Ja, manchmal, wenn er allein in seinem Quartier saß, fragte Garak sich insgeheim sogar, ob er sich seines ersten Sieges wirklich freuen konnte, da er ihn jeglicher Hoffnung beraubt hatte, unter seinen hier stationierten Landsleuten Freunde zu gewinnen. Er hatte die Einheit des Militärs verraten und sich offen auf die Seite von Bajoranern gestellt, da bedurfte es keiner zusätzlichen Intrigen Dukats mehr, um zu erreichen, dass die anderen Cardassianer ihn ablehnten, er hatte sich durch sein Verhalten selbst geächtet. Er war der Erste Offizier, keiner wagte es, ihm den Gehorsam zu verweigern, oder ihm offen seine Verachtung zu zeigen, aber sie schlossen ihn aus ihrem Leben aus, mit Ausnahme des Kommandanten richtete niemand ein privates Wort an ihn, Gespräche verstummten, wenn er ins Zimmer trat. Daheim auf Cardassia hatte es Garak als Sohn eines einflussreichen Mannes niemals an Freunden gemangelt. Natürlich war er klug genug um zu wissen, warum die meisten von ihnen seine Gesellschaft gesucht hatten, aber dennoch hatte er sich daran gewöhnt, dass andere sich um seine Gunst bemühten.

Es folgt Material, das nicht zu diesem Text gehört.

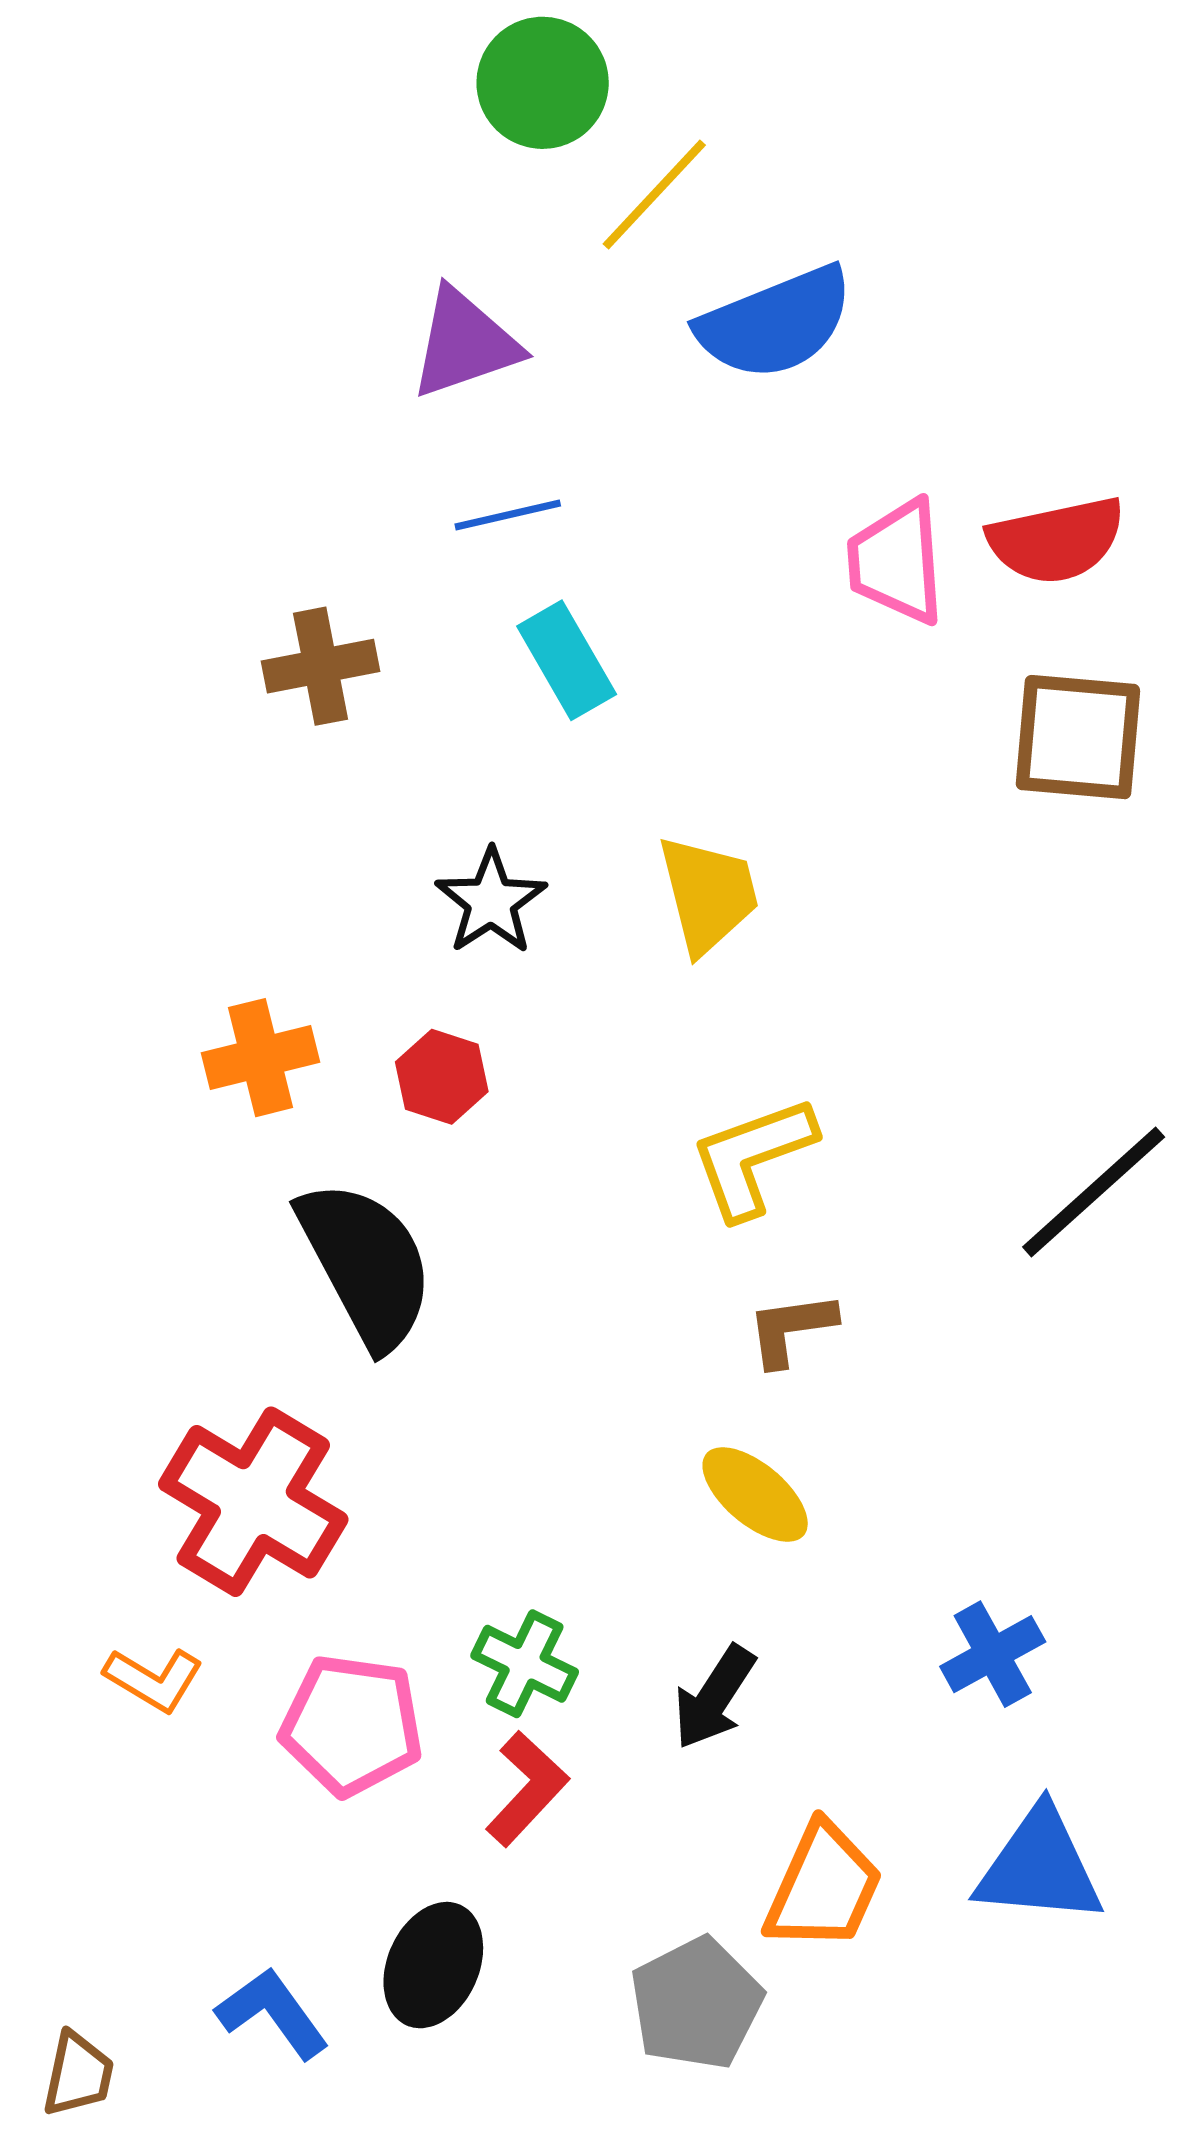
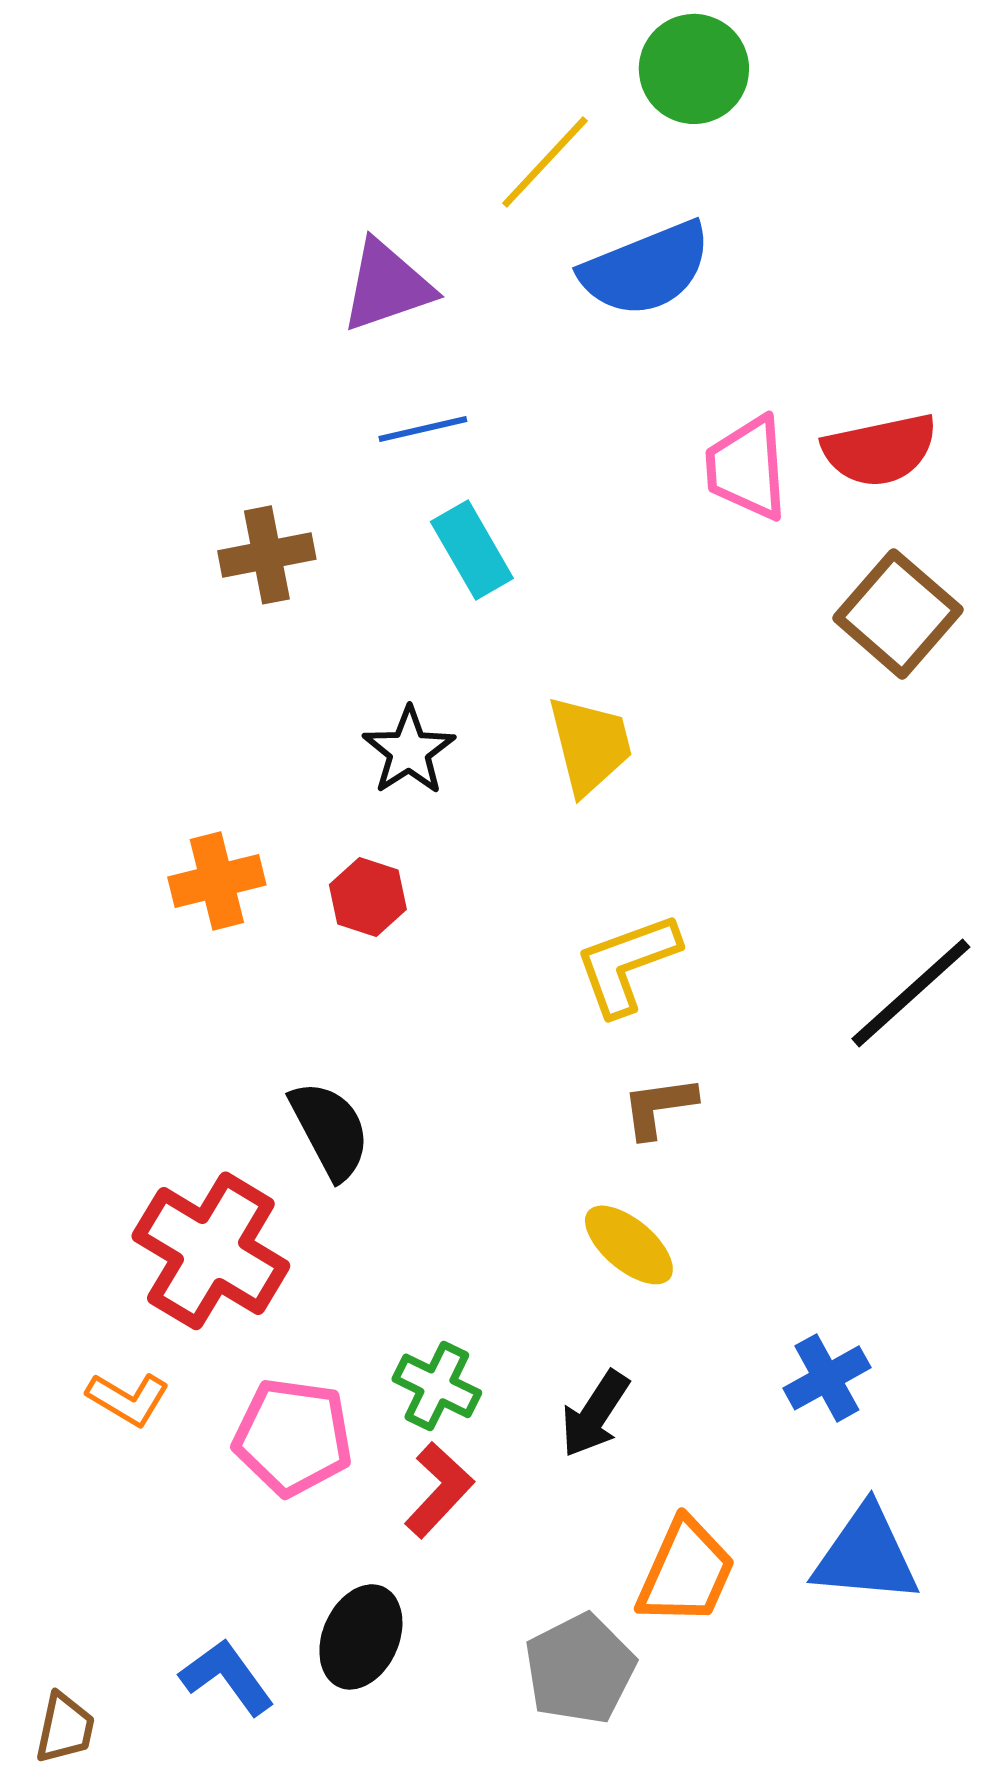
green circle: (543, 83) -> (694, 69), moved
brown square: (1078, 737) -> (898, 614), turned 36
black semicircle: (366, 1264) -> (330, 1130), moved, size x0.7

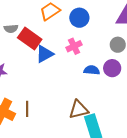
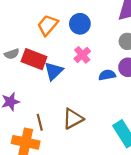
brown line: (27, 109) -> (40, 122), moved
brown triangle: (79, 110) -> (73, 119), moved

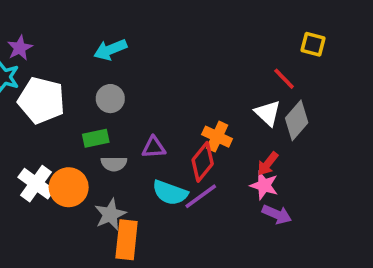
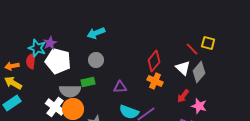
yellow square: (313, 44) -> (208, 43), moved
purple star: (20, 48) -> (50, 43), moved
red diamond: (203, 162) -> (154, 61), moved
gray semicircle: (114, 164) -> (70, 91), moved, size x1.5
pink star: (264, 185) -> (199, 106), moved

Nun lernte Garak das erste Mal, was Einsamkeit bedeutete - und mehr als einmal fragte er sich, ob diese Bajoraner hier dies alles wert gewesen waren.
Trotz allem konnte er seine cardassianische Herkunft nicht verleugnen. Viele Bajoraner hier schuldeten ihm ihr Leben, aber wenn er sich auch für sie einsetzte, so betrachtete er sie doch niemals als Gleichgestellte. Ihre Dankbarkeit war kein Ersatz für die Achtung und die Freundschaft von Cardassianern. Für ihn waren die Bajoraner ihm und seinem Volk in jeder Hinsicht unterlegene, einfache Geschöpfe, denen er die gleiche freundliche Nachsicht wie jungen Tieren entgegenbrachte, und so behandelte er sie auch - mit einer Ausnahme.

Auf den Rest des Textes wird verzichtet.